The Centers for Disease Control and Prevention (CDC) has launched its second round of graphic advertisements aimed at raising awareness of the dangers of tobacco use and encouraging those who don’t smoke not to pick up the habit.
The new graphic ads are just as disturbing as the first round, showing images of a child in respiratory distress with the message, “Secondhand smoke triggers severe asthma attacks,” and a man with an amputated leg with the message, “If you smoke with diabetes, plan for amputation, kidney failure, heart surgery… or all three.”
The new campaign comes on the heels of a previous one that showed graphic images of patients who had suffered severe health consequences from smoking. The CDC says it believes the first campaign convinced tens of thousands of smokers to quit.
The ad campaign, which cost about $48 million, includes television, radio and online advertisements as well as print ads and billboards. Last year’s campaign cost $54 million and involved the same range of advertising. The agency said the ads led to an increase of 200,000 calls to “quit lines.”

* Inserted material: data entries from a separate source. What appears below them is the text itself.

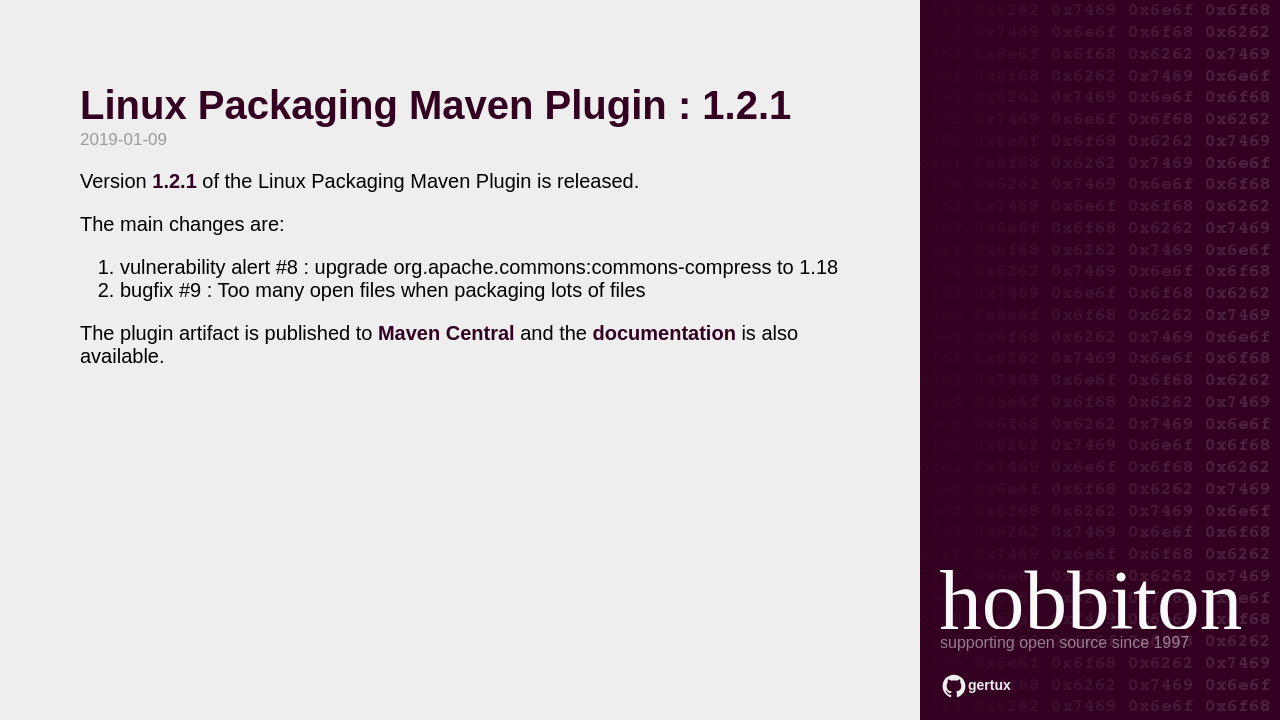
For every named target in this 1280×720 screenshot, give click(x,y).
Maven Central (446, 333)
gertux (989, 685)
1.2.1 (174, 181)
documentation (664, 333)
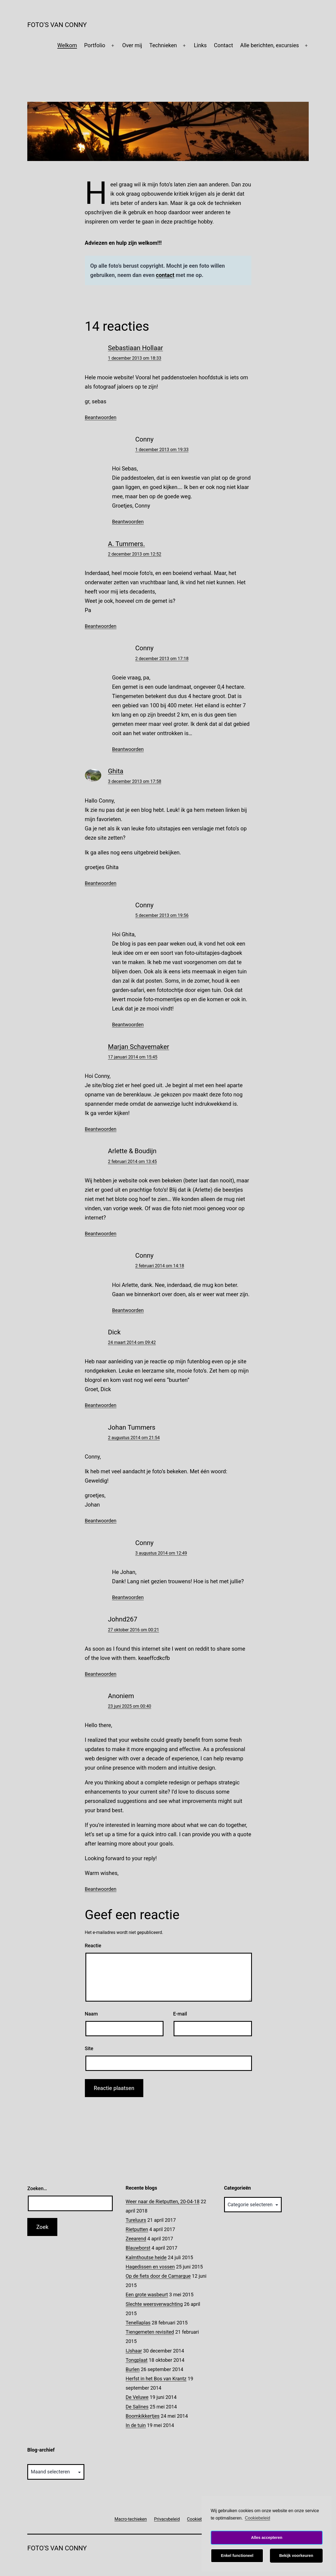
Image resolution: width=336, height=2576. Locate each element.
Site (89, 2048)
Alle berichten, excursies (269, 45)
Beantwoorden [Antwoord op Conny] (128, 521)
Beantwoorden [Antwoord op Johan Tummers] (101, 1520)
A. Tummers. (126, 544)
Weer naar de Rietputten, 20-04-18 (162, 2201)
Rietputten (137, 2229)
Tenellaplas (138, 2322)
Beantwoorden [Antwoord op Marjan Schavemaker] (101, 1129)
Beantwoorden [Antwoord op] (101, 1889)
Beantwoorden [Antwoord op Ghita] (101, 883)
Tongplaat (136, 2360)
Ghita (115, 771)
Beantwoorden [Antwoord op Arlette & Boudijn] (101, 1233)
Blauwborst (138, 2248)
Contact (223, 45)
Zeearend (136, 2238)
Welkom (67, 45)
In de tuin (136, 2425)
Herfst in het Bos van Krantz (156, 2378)
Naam (91, 2014)
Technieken (163, 45)
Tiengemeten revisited (150, 2332)
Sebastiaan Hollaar (135, 348)
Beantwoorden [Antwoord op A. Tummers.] (101, 626)
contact (165, 275)
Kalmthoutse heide (146, 2257)
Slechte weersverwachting (154, 2304)
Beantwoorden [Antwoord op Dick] (101, 1405)
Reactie (93, 1945)
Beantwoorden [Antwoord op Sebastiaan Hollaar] (101, 417)
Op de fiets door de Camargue (158, 2276)
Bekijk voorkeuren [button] (296, 2555)
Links (200, 45)
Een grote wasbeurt (147, 2294)
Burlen (132, 2369)
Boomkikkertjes (142, 2416)
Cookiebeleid (257, 2518)
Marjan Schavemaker (138, 1047)
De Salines (137, 2407)
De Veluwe (137, 2397)
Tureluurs (136, 2220)
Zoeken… (37, 2188)
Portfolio (94, 45)
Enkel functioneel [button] (237, 2555)
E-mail (180, 2014)
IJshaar (134, 2351)
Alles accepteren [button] (266, 2537)
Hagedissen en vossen (150, 2267)
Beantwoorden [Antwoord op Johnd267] (101, 1674)
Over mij (132, 45)
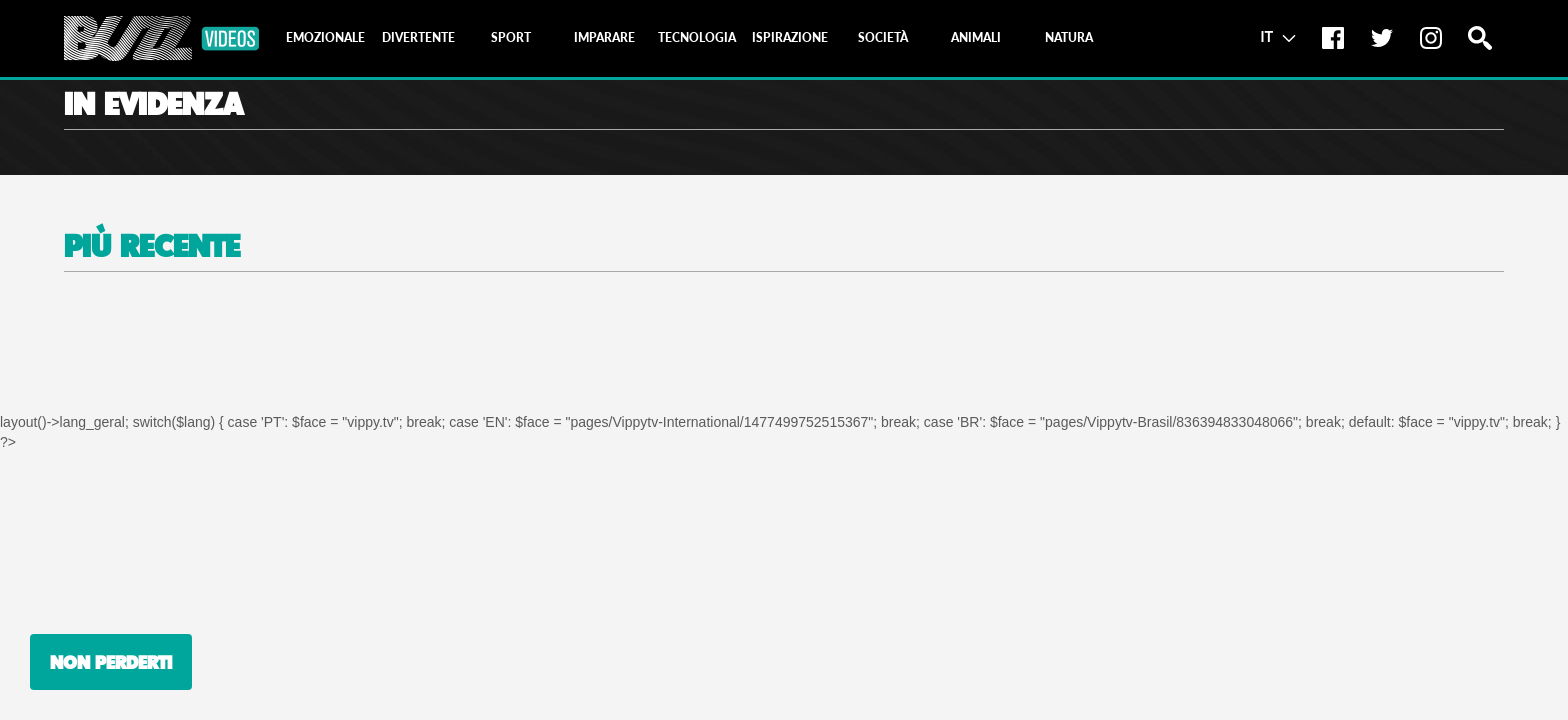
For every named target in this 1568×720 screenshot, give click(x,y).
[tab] (325, 38)
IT (1277, 36)
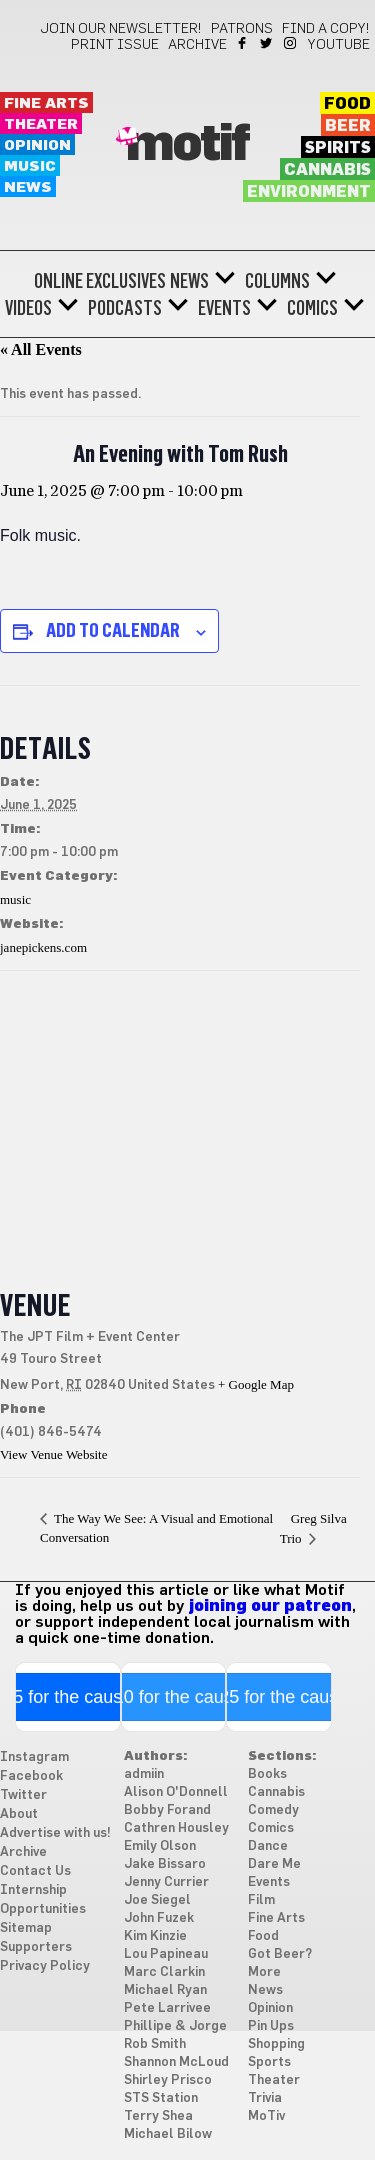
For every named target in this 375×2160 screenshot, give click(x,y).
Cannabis (327, 170)
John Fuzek (159, 1918)
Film (261, 1900)
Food (347, 104)
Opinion (37, 145)
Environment (309, 192)
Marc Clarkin (164, 1972)
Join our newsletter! (121, 29)
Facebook (243, 43)
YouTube (339, 45)
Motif (187, 145)
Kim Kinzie (155, 1936)
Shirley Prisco (168, 2080)
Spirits (338, 148)
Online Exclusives (100, 281)
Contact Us (35, 1871)
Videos (28, 308)
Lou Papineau (166, 1954)
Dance (268, 1846)
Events (224, 308)
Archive (197, 45)
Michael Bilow (168, 2134)
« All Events (41, 349)
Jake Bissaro (165, 1864)
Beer (348, 126)
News (28, 187)
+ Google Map (256, 1384)
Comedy (273, 1810)
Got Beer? (280, 1954)
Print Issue (115, 45)
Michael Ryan (165, 1990)
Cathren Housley (176, 1828)
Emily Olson (160, 1846)
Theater (41, 124)
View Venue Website (53, 1454)
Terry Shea (158, 2116)
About (19, 1814)
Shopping (276, 2044)
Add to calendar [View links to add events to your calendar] (113, 630)
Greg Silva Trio (313, 1528)
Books (267, 1774)
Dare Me (274, 1864)
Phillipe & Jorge (175, 2026)
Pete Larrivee (167, 2008)
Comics (312, 308)
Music (30, 166)
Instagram (291, 43)
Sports (269, 2062)
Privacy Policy (45, 1966)
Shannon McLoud (176, 2062)
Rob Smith (155, 2044)
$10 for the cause (173, 1697)
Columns (277, 281)
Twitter (267, 43)
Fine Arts (46, 103)
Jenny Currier (166, 1882)
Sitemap (26, 1928)
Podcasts (125, 308)
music (15, 899)
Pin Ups (271, 2026)
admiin (144, 1774)
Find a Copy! (326, 29)
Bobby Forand (167, 1810)
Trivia (265, 2098)
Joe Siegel (157, 1900)
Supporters (36, 1947)
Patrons (242, 29)
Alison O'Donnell (176, 1792)
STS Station (161, 2098)
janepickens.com (43, 947)
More (264, 1972)
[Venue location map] (180, 1115)
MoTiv (266, 2116)
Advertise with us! (55, 1833)
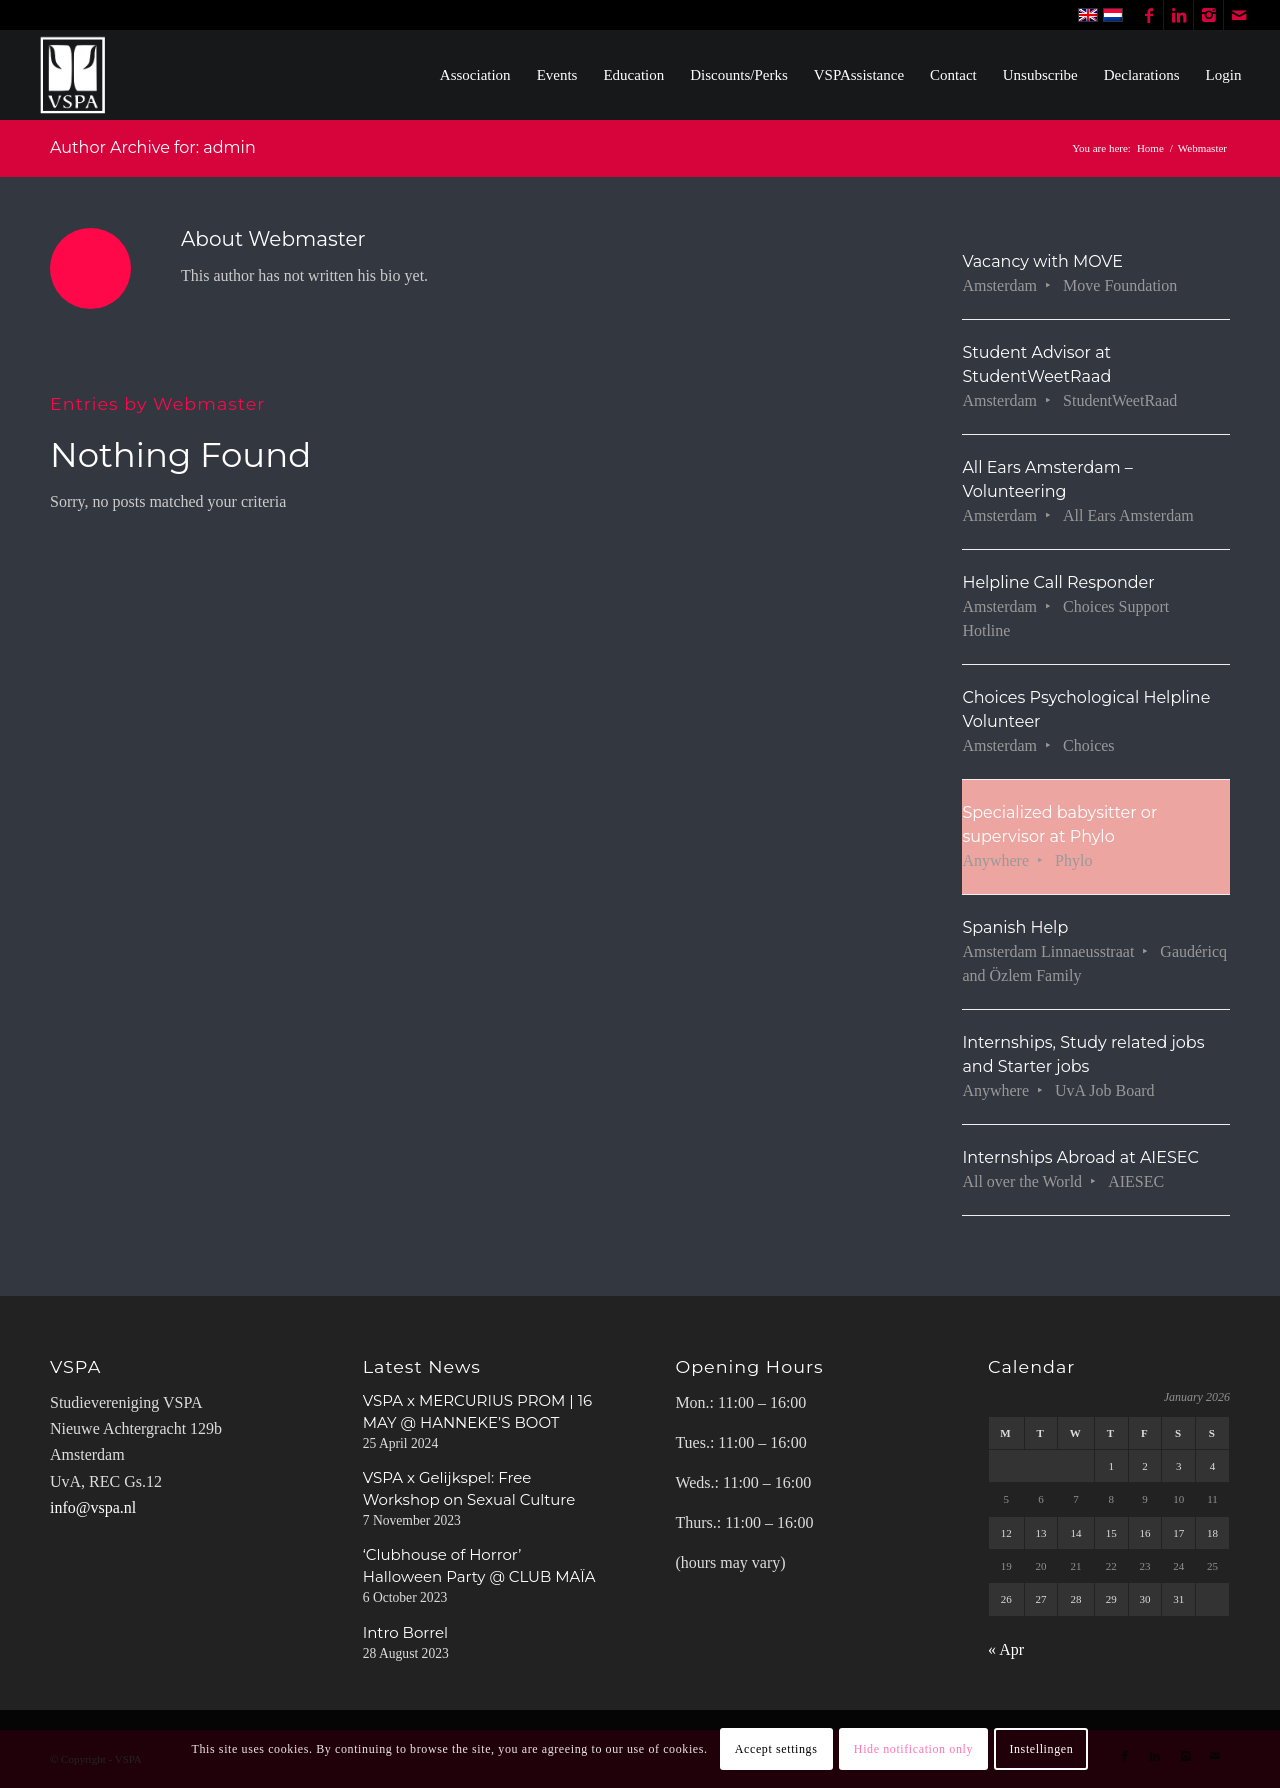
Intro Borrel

The Food and Drug Administration (FDA) had hoped to deliver the second of a one-two punch in the fight against tobacco use in the U.S. by ordering tobacco companies to place large, graphic ads on packages of cigarettes and cigarette advertisements. The warnings were intended to replace the small warnings on packages that were placed there more than 25 years ago. However, big tobacco took the fight to court, where judges found the ads to be a violation of the First Amendment.